I laughed. For a second I thought that was an insensitive reaction and he’d be mad at me, but he laughed too. “What was I thinking?”

“That’s what I’ve been wondering. And I didn’t know how to tell you. I even resorted to picking fights with her.”

“Sorry, you were outmatched there. But I did agree with you about wasting money on drycleaning.” An accompanying wink would have disabled my legs if they had been working at that point. I couldn’t believe I hadn’t thrown myself at him when we first met. But he was just a quiet stranger then, and now he was Martin, the best man I knew.

“When did you know?”

I could myself going red. “A bit after Rod got the good news. When Tanya picked a new date, I suddenly understood why I had to stop the wedding. Before that, I just thought that she was the wrong woman for you.”

“You were right. And I had convinced myself there was no way I was going to get Miss Right, even though we live in the same house.”

“So you probably hate Willow Grove then.”

“Not really. I don’t think it’s the most brilliant show out there, but I enjoy watching it because of you and that obsession of yours.”

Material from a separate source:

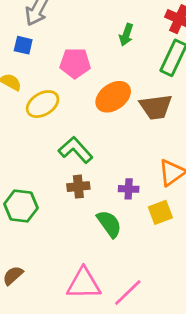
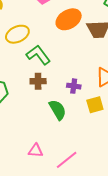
yellow ellipse: (43, 104) -> (17, 34), moved
pink triangle: (84, 284) -> (36, 151), size x0.6

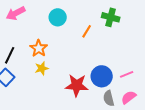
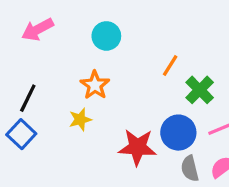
green cross: (111, 17) -> (200, 90), moved, turned 30
orange line: (87, 31) -> (170, 65), moved
orange star: (39, 48) -> (95, 85), moved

OK, so maybe he wasn’t perfect after all. I’d still take him, though. “We have a lot to catch up on now that a certain crisis is averted.”

“We can start right away if you want. And I bet we can get everyone to join us on the non-wedding day. We’ll make a party out of it. The Willow Grove marathon to end all marathons.”

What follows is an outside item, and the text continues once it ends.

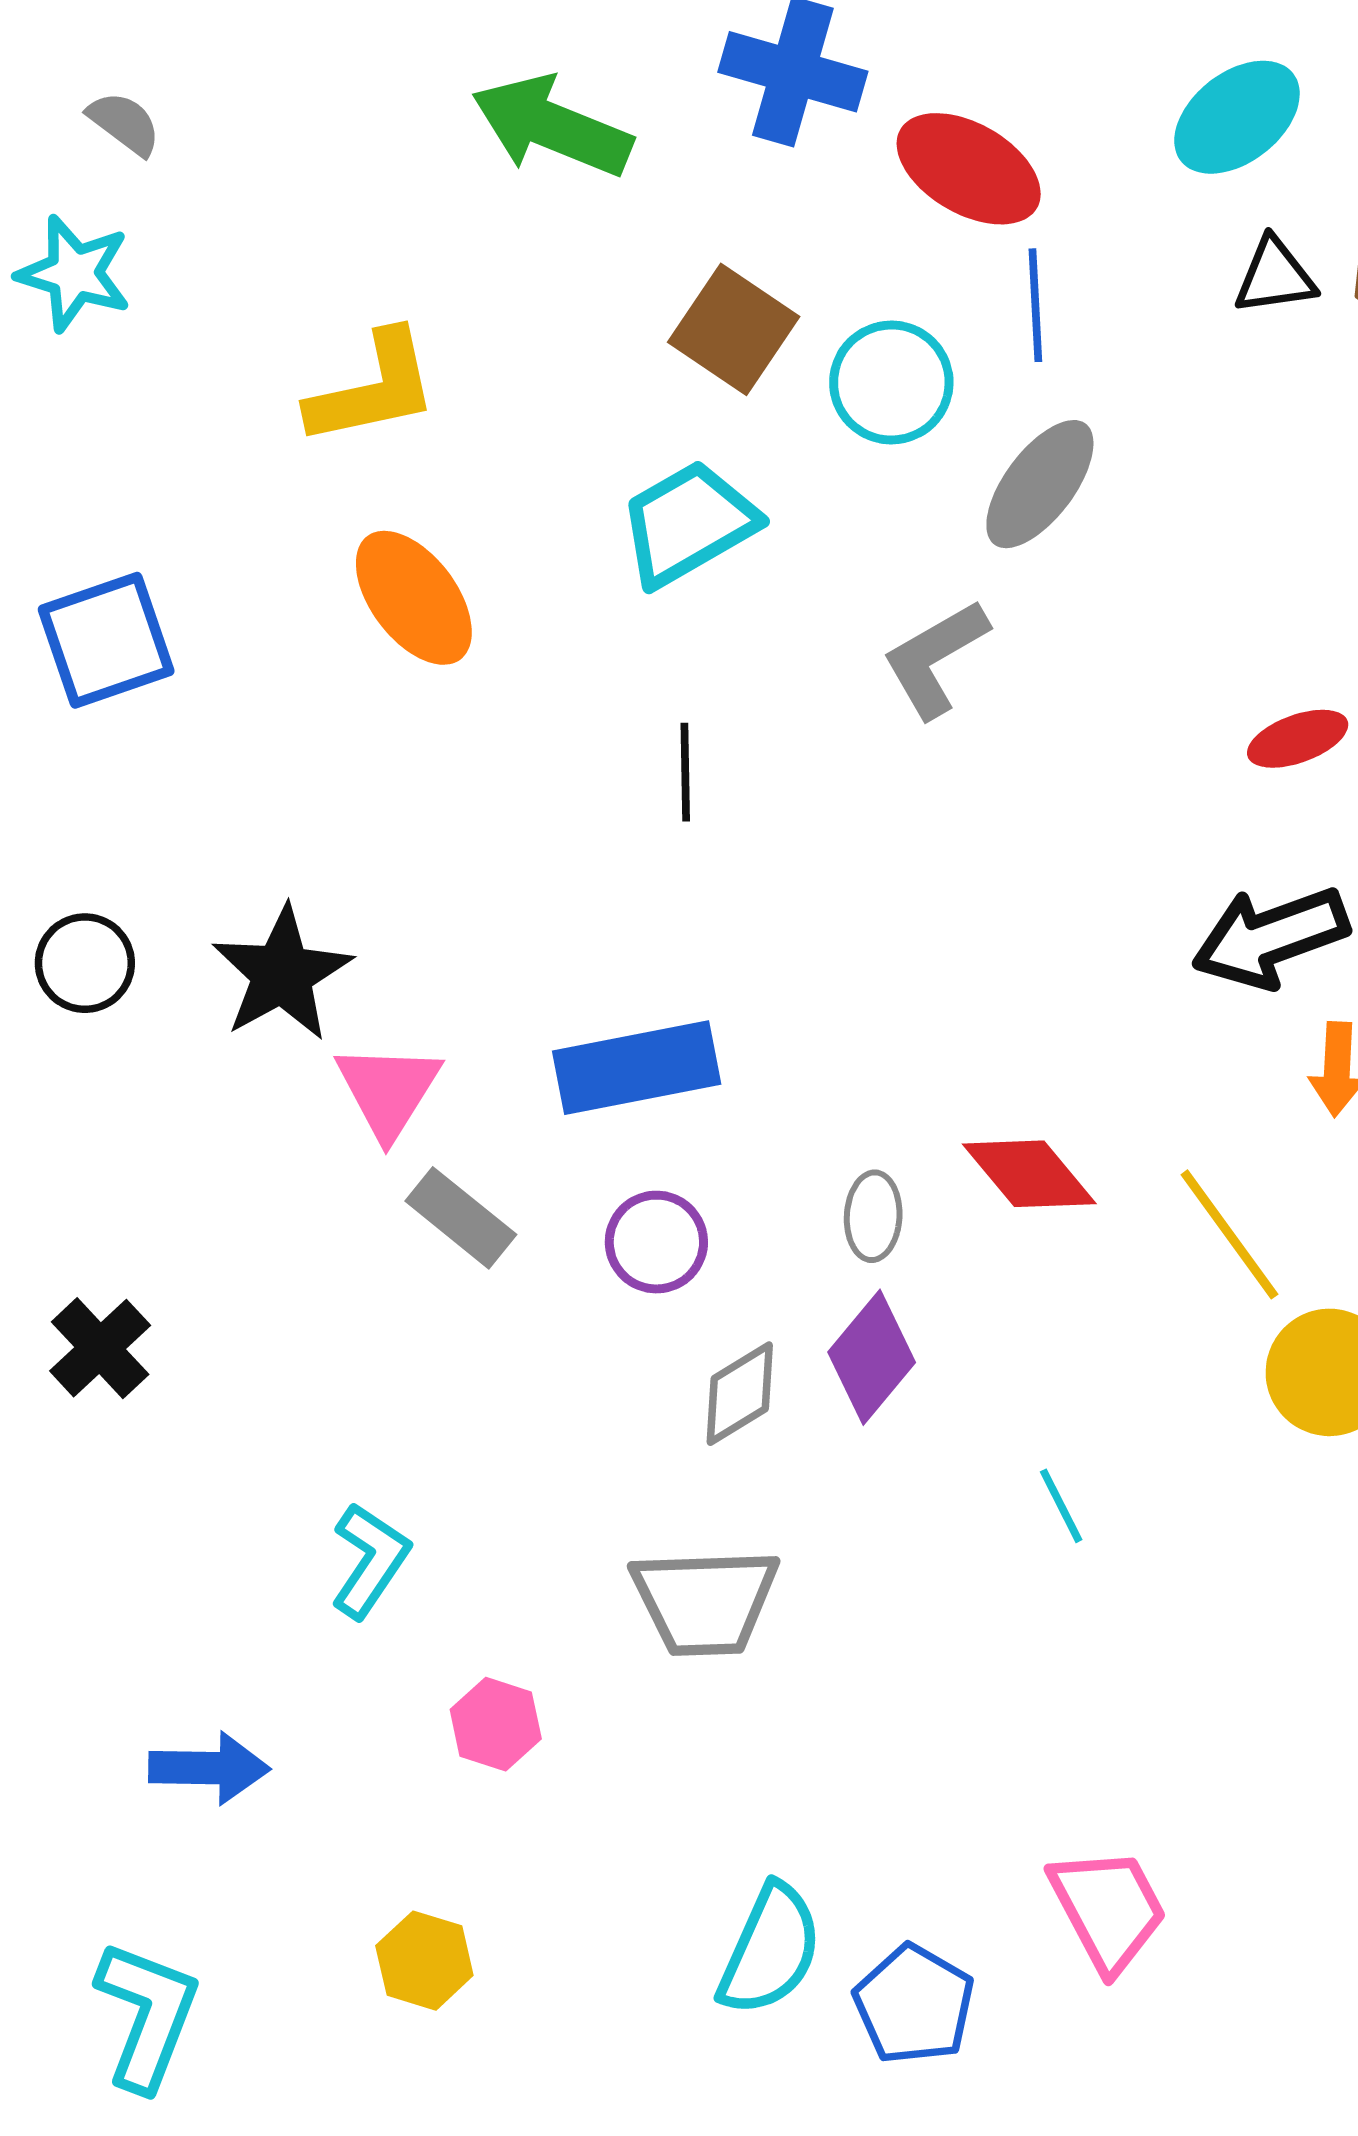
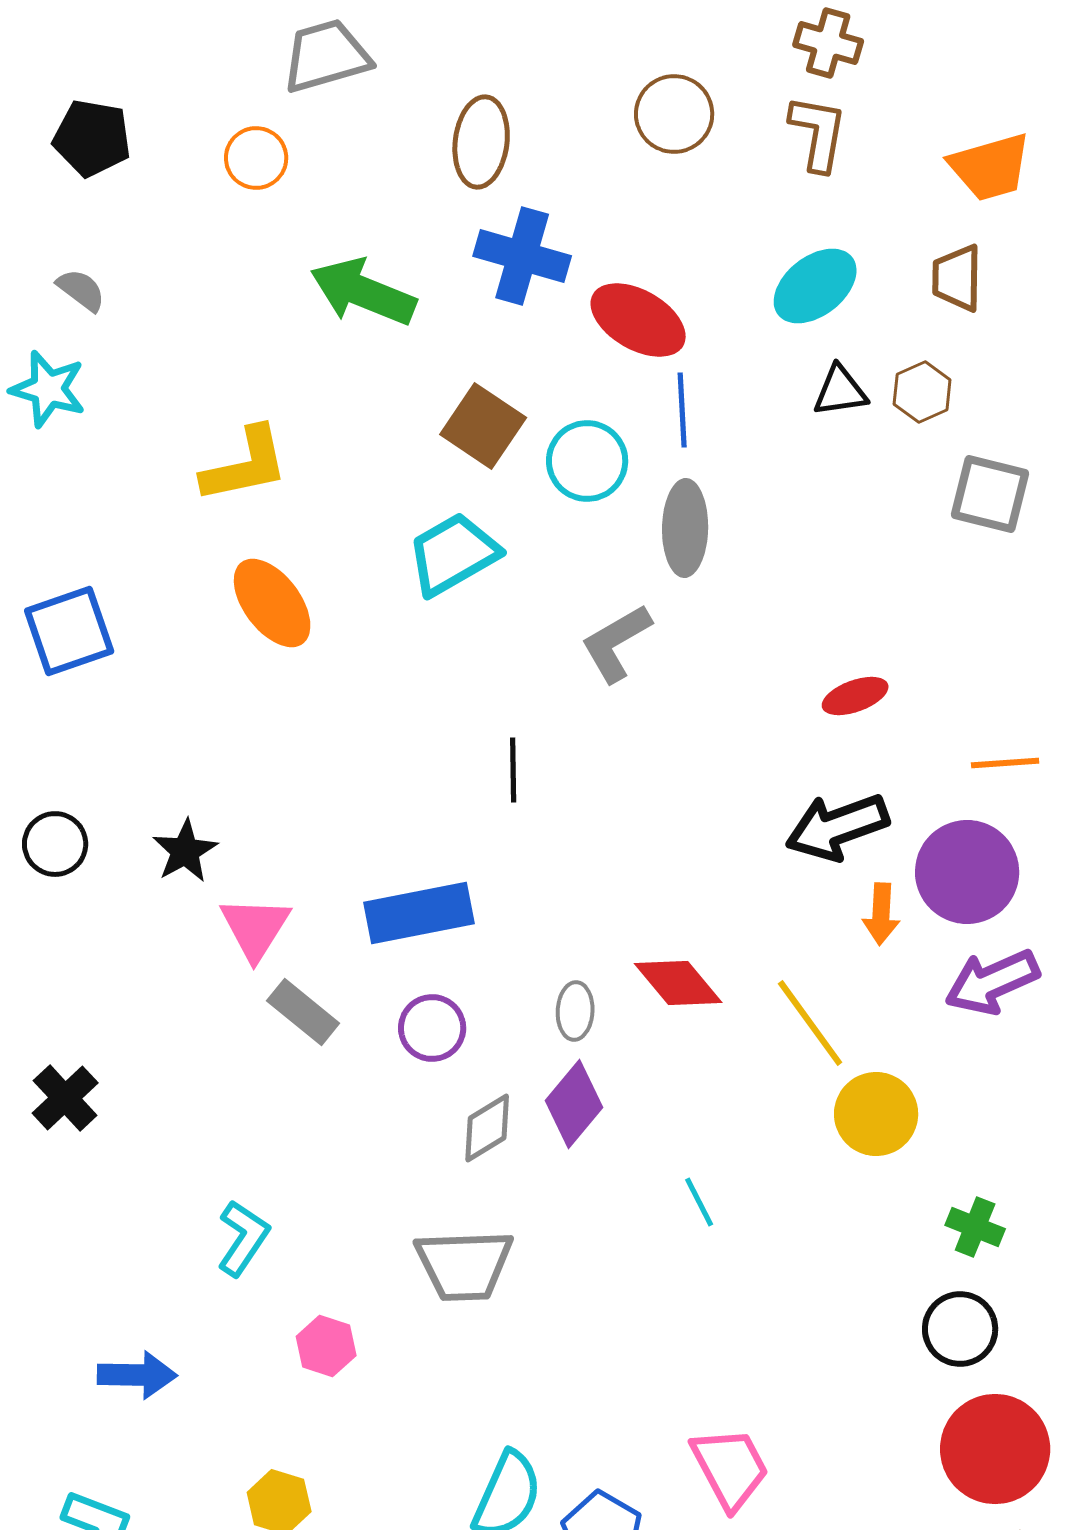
gray ellipse: (1040, 484) -> (685, 528), turned -36
black line: (685, 772) -> (513, 770), moved
black star: (282, 974) -> (185, 851), size x0.7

I won’t bore you with too many details, but I will say that there were kisses before he had to deal with Tanya. He made sure his cell phone had plenty of battery life and told me to call if he wasn’t back in an hour.

“I’m serious. I don’t want to be with her any longer than I have to, and your call could be my reason to bolt.”

When he returned (without my needing to phone), it was time for the weekly WG viewing. Carrie, Rob and Melissa seemed relieved that I didn’t bow out yet again and when Martin sat with his arm around me, we were in for a bit of confusion and then teasing. Martin explained to them that there would be no wedding, but instead a party at our house, with even more WG but no Tanya.

“So now we know why Kaitlin has been moping around the place for a while but has suddenly recovered.” Everyone joined Rob in laughing at me, but I didn’t mind one bit. Sure, I blushed, but who wouldn’t when their brand-new boyfriend kisses them in front of the whole house to remove any doubt as to the woman he loves?

Carrie grabbed the nearest cordless phone and took orders for pizza, declaring that we couldn’t get far through WG without attempting to “put some flesh back onto Katie’s bones.” I would have given her a friendly punch, but Martin held me back and told me he would help force-feed me if necessary.

Yes, everything was back to normal at our place. Better than normal, really. And within a month, Carrie apparently took it as a good sign for her love life that she lived with two happy couples; she started dating again and found a nice guy named Brian who understands her enthusiasm for fitness even if he isn’t quite as active. She’ll bring him around, though.

And that’s about all for my story. I have another week of WG to watch, folks.